All of the data must be printed exactly; please include every line.
▬▬▬▬▬▬
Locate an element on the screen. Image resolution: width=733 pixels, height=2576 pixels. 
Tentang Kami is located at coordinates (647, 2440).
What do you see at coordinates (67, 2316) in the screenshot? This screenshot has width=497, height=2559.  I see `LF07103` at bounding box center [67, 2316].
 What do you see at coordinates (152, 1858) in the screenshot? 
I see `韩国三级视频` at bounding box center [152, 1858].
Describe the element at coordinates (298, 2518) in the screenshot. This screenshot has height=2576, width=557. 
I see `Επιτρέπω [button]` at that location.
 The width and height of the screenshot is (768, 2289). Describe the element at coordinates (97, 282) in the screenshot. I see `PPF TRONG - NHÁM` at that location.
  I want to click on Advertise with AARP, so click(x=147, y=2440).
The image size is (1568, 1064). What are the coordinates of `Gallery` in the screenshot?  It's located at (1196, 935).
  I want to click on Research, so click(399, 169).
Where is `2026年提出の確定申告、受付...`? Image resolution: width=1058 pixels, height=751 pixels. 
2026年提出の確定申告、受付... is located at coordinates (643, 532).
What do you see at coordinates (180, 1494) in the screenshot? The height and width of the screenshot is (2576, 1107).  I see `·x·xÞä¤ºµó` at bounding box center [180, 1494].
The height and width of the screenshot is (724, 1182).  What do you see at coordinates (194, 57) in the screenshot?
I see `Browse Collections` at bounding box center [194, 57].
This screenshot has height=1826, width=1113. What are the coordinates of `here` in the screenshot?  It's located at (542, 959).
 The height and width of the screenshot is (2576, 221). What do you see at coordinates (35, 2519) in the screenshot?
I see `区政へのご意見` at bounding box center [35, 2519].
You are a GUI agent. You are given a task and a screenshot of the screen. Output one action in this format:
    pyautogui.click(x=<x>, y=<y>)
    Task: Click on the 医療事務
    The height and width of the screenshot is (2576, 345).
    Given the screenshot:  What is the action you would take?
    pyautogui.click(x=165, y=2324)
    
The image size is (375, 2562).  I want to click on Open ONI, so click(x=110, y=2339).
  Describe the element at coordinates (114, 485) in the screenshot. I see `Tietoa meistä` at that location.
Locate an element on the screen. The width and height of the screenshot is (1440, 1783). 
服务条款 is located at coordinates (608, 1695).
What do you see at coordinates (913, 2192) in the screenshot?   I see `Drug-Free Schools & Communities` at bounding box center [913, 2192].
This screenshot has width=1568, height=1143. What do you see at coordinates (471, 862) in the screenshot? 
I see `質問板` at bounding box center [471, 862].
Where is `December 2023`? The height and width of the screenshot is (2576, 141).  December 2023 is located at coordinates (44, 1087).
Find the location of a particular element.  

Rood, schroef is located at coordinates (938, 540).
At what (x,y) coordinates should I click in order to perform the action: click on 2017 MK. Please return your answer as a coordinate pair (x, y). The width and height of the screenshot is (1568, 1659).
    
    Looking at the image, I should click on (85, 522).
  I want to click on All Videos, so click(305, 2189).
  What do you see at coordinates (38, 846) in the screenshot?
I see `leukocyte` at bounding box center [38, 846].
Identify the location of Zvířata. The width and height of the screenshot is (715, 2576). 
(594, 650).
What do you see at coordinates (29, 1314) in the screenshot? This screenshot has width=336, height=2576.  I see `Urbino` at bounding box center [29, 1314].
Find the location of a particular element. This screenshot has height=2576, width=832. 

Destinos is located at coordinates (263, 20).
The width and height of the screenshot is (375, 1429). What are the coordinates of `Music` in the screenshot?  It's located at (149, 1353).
▬▬▬▬▬▬
▶ EXERCISE OUTPUT:
Locate an element on the screen. Image resolution: width=733 pixels, height=2576 pixels. 
Tentang Kami is located at coordinates (647, 2440).
What do you see at coordinates (67, 2316) in the screenshot? This screenshot has width=497, height=2559.  I see `LF07103` at bounding box center [67, 2316].
 What do you see at coordinates (152, 1858) in the screenshot? 
I see `韩国三级视频` at bounding box center [152, 1858].
Describe the element at coordinates (298, 2518) in the screenshot. This screenshot has height=2576, width=557. 
I see `Επιτρέπω [button]` at that location.
 The width and height of the screenshot is (768, 2289). Describe the element at coordinates (97, 282) in the screenshot. I see `PPF TRONG - NHÁM` at that location.
  I want to click on Advertise with AARP, so click(x=147, y=2440).
The image size is (1568, 1064). What are the coordinates of `Gallery` in the screenshot?  It's located at (1196, 935).
  I want to click on Research, so click(399, 169).
Where is `2026年提出の確定申告、受付...`? Image resolution: width=1058 pixels, height=751 pixels. 
2026年提出の確定申告、受付... is located at coordinates (643, 532).
What do you see at coordinates (180, 1494) in the screenshot? The height and width of the screenshot is (2576, 1107).  I see `·x·xÞä¤ºµó` at bounding box center [180, 1494].
The height and width of the screenshot is (724, 1182).  What do you see at coordinates (194, 57) in the screenshot?
I see `Browse Collections` at bounding box center [194, 57].
This screenshot has height=1826, width=1113. What are the coordinates of `here` in the screenshot?  It's located at (542, 959).
 The height and width of the screenshot is (2576, 221). What do you see at coordinates (35, 2519) in the screenshot?
I see `区政へのご意見` at bounding box center [35, 2519].
You are a GUI agent. You are given a task and a screenshot of the screen. Output one action in this format:
    pyautogui.click(x=<x>, y=<y>)
    Task: Click on the 医療事務
    The height and width of the screenshot is (2576, 345).
    Given the screenshot:  What is the action you would take?
    pyautogui.click(x=165, y=2324)
    
The image size is (375, 2562).  I want to click on Open ONI, so click(x=110, y=2339).
  Describe the element at coordinates (114, 485) in the screenshot. I see `Tietoa meistä` at that location.
Locate an element on the screen. The width and height of the screenshot is (1440, 1783). 
服务条款 is located at coordinates (608, 1695).
What do you see at coordinates (913, 2192) in the screenshot?   I see `Drug-Free Schools & Communities` at bounding box center [913, 2192].
This screenshot has width=1568, height=1143. What do you see at coordinates (471, 862) in the screenshot? 
I see `質問板` at bounding box center [471, 862].
Where is `December 2023`? The height and width of the screenshot is (2576, 141).  December 2023 is located at coordinates (44, 1087).
Find the location of a particular element.  

Rood, schroef is located at coordinates (938, 540).
At what (x,y) coordinates should I click in order to perform the action: click on 2017 MK. Please return your answer as a coordinate pair (x, y). The width and height of the screenshot is (1568, 1659).
    
    Looking at the image, I should click on (85, 522).
  I want to click on All Videos, so click(305, 2189).
  What do you see at coordinates (38, 846) in the screenshot?
I see `leukocyte` at bounding box center [38, 846].
Identify the location of Zvířata. The width and height of the screenshot is (715, 2576). 
(594, 650).
What do you see at coordinates (29, 1314) in the screenshot? This screenshot has width=336, height=2576.  I see `Urbino` at bounding box center [29, 1314].
Find the location of a particular element. This screenshot has height=2576, width=832. 

Destinos is located at coordinates (263, 20).
The width and height of the screenshot is (375, 1429). What are the coordinates of `Music` in the screenshot?  It's located at (149, 1353).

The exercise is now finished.